Temporal
From the docs:
Temporal is a scalable and reliable runtime for Reentrant Processes called Temporal Workflow Executions.
A Temporal Workflow Execution is a durable, reliable, and scalable function execution. It is the main unit of execution of a Temporal Application.
Each Temporal Workflow Execution has exclusive access to its local state. It executes concurrently to all other Workflow Executions, and communicates with other Workflow Executions through Signals and the environment through Activities. While a single Workflow Execution has limits on size and throughput, a Temporal Application can consist of millions to billions of Workflow Executions.
After going through the docs and examples, it isn't so different from celery. It definitely has more features and is far more advanced.

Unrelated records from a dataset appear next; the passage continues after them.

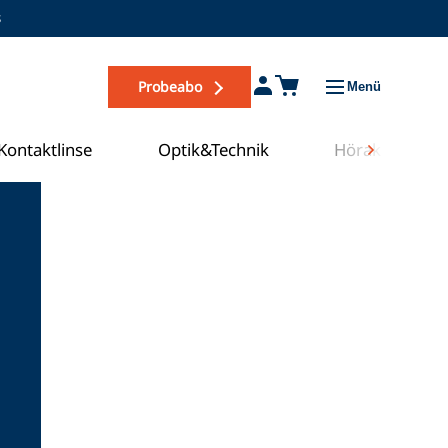
s
Probeabo
Menü
Kontaktlinse
Optik&Technik
Hörakustik
Zum COE Campus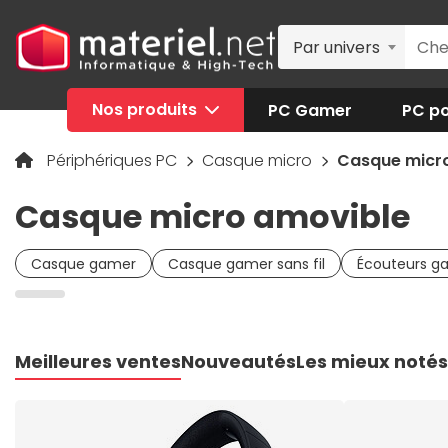
Par univers
Nos produits
PC Gamer
PC po
Périphériques PC
Casque micro
Casque micr
Casque micro amovible
Casque gamer
Casque gamer sans fil
Écouteurs g
Meilleures ventes
Nouveautés
Les mieux notés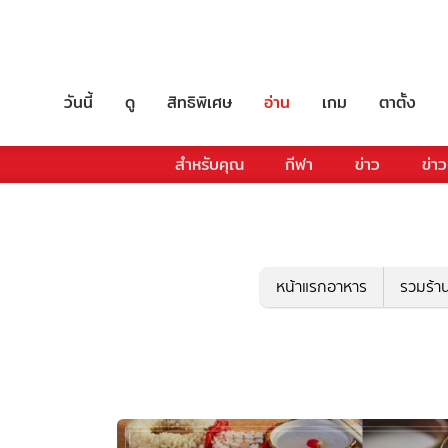
วันนี้
ดู
สิทธิพิเศษ
อ่าน
เกม
ตาตั้ง
สำหรับคุณ
กีฬา
ข่าว
ข่าว
หน้าแรกอาหาร
รวมร้า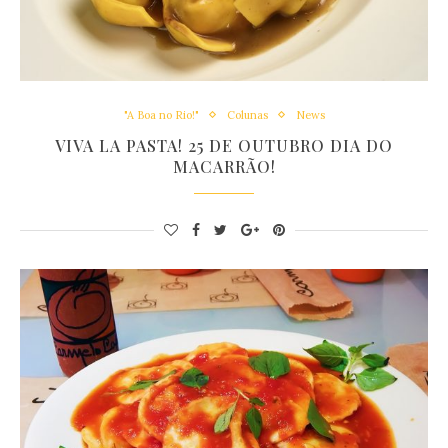
"A Boa no Rio!"
Colunas
News
VIVA LA PASTA! 25 DE OUTUBRO DIA DO
MACARRÃO!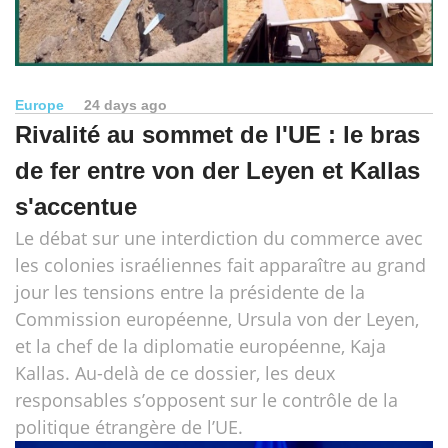
Europe
24 days ago
Rivalité au sommet de l'UE : le bras
de fer entre von der Leyen et Kallas
s'accentue
Le débat sur une interdiction du commerce avec
les colonies israéliennes fait apparaître au grand
jour les tensions entre la présidente de la
Commission européenne, Ursula von der Leyen,
et la chef de la diplomatie européenne, Kaja
Kallas. Au-delà de ce dossier, les deux
responsables s’opposent sur le contrôle de la
politique étrangère de l’UE.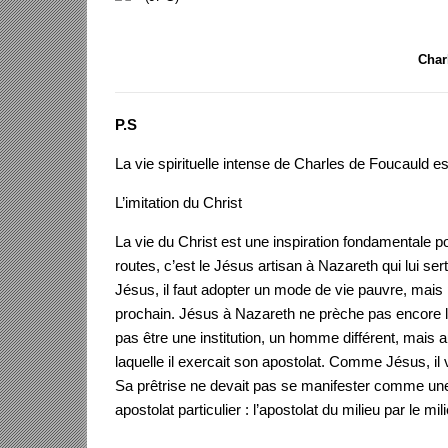
Char
P.S
La vie spirituelle intense de Charles de Foucauld e
L’imitation du Christ
La vie du Christ est une inspiration fondamentale 
routes, c’est le Jésus artisan à Nazareth qui lui se
Jésus, il faut adopter un mode de vie pauvre, mais 
prochain. Jésus à Nazareth ne prèche pas encore la 
pas être une institution, un homme différent, mais a
laquelle il exercait son apostolat. Comme Jésus, il 
Sa prêtrise ne devait pas se manifester comme un
apostolat particulier : l’apostolat du milieu par le mil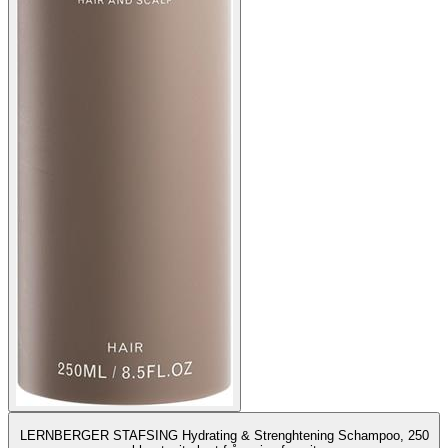
LERNBERGER STAFSING Hydrating & Strenghtening Schampoo, 250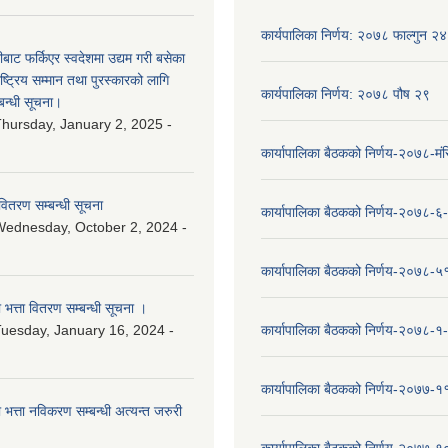
कार्यपालिका निर्णय: २०७८ फाल्गुन २४
ीबाट फर्किएर स्वदेशमा उद्यम गरी बसेका
ष्‍ट्रिय सम्मान तथा पुरस्कारको लागि
कार्यपालिका निर्णय: २०७८ पौष २९
बन्धी सूचना।
hursday, January 2, 2025 -
कार्यापालिका बैठकको निर्णय-२०७८-मं
वितरण सम्बन्धी सूचना
कार्यापालिका बैठकको निर्णय-२०७८-६
ednesday, October 2, 2024 -
कार्यापालिका बैठकको निर्णय-२०७८-५
ा भत्ता वितरण सम्बन्धी सूचना ।
uesday, January 16, 2024 -
कार्यापालिका बैठकको निर्णय-२०७८-१
कार्यापालिका बैठकको निर्णय-२०७७-१
ा भत्ता नविकरण सम्बन्धी अत्यन्त जरुरी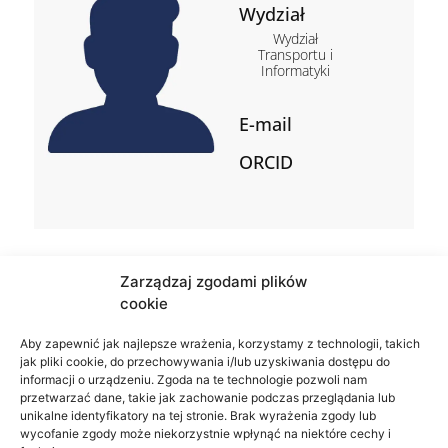
Wydział
Wydział
Transportu i
Informatyki
E-mail
ORCID
Zarządzaj zgodami plików
cookie
Aby zapewnić jak najlepsze wrażenia, korzystamy z technologii, takich
jak pliki cookie, do przechowywania i/lub uzyskiwania dostępu do
informacji o urządzeniu. Zgoda na te technologie pozwoli nam
przetwarzać dane, takie jak zachowanie podczas przeglądania lub
unikalne identyfikatory na tej stronie. Brak wyrażenia zgody lub
wycofanie zgody może niekorzystnie wpłynąć na niektóre cechy i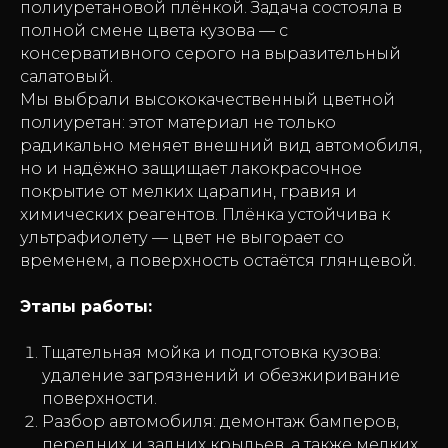
полиуретановой плёнкой. Задача состояла в
полной смене цвета кузова — с
консервативного серого на выразительный
салатовый.
Мы выбрали высококачественный цветной
полиуретан: этот материал не только
радикально меняет внешний вид автомобиля,
но и надёжно защищает лакокрасочное
покрытие от мелких царапин, гравия и
химических реагентов. Плёнка устойчива к
ультрафиолету — цвет не выгорает со
временем, а поверхность остаётся глянцевой.
Этапы работы:
Тщательная мойка и подготовка кузова:
удаление загрязнений и обезжиривание
поверхности.
Разбор автомобиля: демонтаж бамперов,
передних и задних крыльев, а также мелких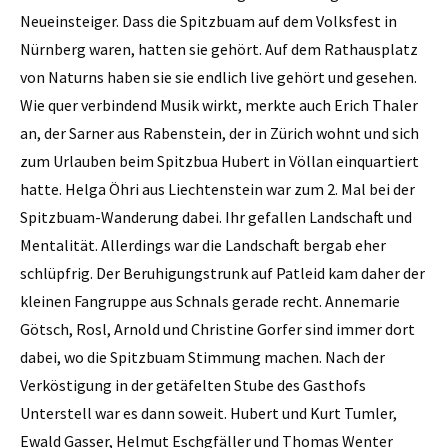
Neueinsteiger. Dass die Spitzbuam auf dem Volksfest in
Nürnberg waren, hatten sie gehört. Auf dem Rathausplatz
von Naturns haben sie sie endlich live gehört und gesehen.
Wie quer verbindend Musik wirkt, merkte auch Erich Thaler
an, der Sarner aus Rabenstein, der in Zürich wohnt und sich
zum Urlauben beim Spitzbua Hubert in Völlan einquartiert
hatte. Helga Öhri aus Liechtenstein war zum 2. Mal bei der
Spitzbuam-Wanderung dabei. Ihr gefallen Landschaft und
Mentalität. Allerdings war die Landschaft bergab eher
schlüpfrig. Der Beruhigungstrunk auf Patleid kam daher der
kleinen Fangruppe aus Schnals gerade recht. Annemarie
Götsch, Rosl, Arnold und Christine Gorfer sind immer dort
dabei, wo die Spitzbuam Stimmung machen. Nach der
Verköstigung in der getäfelten Stube des Gasthofs
Unterstell war es dann soweit. Hubert und Kurt Tumler,
Ewald Gasser, Helmut Eschgfäller und Thomas Wenter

Before reading further, please skim through this page: https://docs.temporal.io/application-development/features
Let's dive right into the first example.
Polling example
https://github.com/temporalio/samples-python/blob/main/polling/
@workflow.defn
class GreetingWorkflow:
@workflow.run
async def run(self, name: str) -> str:
return await workflow.execute_activity(
compose_greeting,
ComposeGreetingInput("Hello", name),
start_to_close_timeout=timedelta(seconds=2),
retry_policy=RetryPolicy(
backoff_coefficient=1.0,
initial_interval=timedelta(seconds=60),
),
)
There are three ways how to perform polling. To be quite honest, we already do something similar with celery.
- Infrequent polling: retry with backoff, we already do this.
- Frequent polling: similar to 1), only the frequency is different
- Periodic sequence: similar to 2), except they poll in a child workflow
Polling and retry works similarly to celery.
Dynamic execution
This is where we'd really need help. In Packit we always have two inputs:
- Configuration (packit.yaml)
- Event
And off these two we construct a chain of tasks. That would be a Temporal Workflow.
With celery, creating tasks is okay, but very dynamic. We struggle with the first part: how to efficiently get from those 2 inputs to the series of tasks. Once we're in handlers, things are good.
Where can temporal help?
- Signals: sending data to active workflows, example
- Workflows and activities: https://github.com/temporalio/samples-python/blob/main/hello/hello_parallel_activity.py
Every new event would spawn a new workflow. That would somewhat resemble our pipeline. Celery tasks seem equivalent to activities.
Signals: I can't see how they would be useful in our workflow. We can just update values in database if we need communication between tasks.
UI
The UI looks like the biggest Temporal benefit. The introspection is just amazing.
Deployment
It's hard to tell what is the best deployment of temporal: https://docs.temporal.io/cluster-deployment-guide#elasticsearch
Example docker-compose with psql
But overall looks to be more complex than celery.
Conclusion
Temporal offers richer workflow engine over celery. It wouldn't be trivial to port our solution from celery to temporal.
Except for the UI, I don't see a big advantage in temporal. Hunor has ideas how we can improve processing of events. That sounds like a time better spent rather than migrating to a new platform.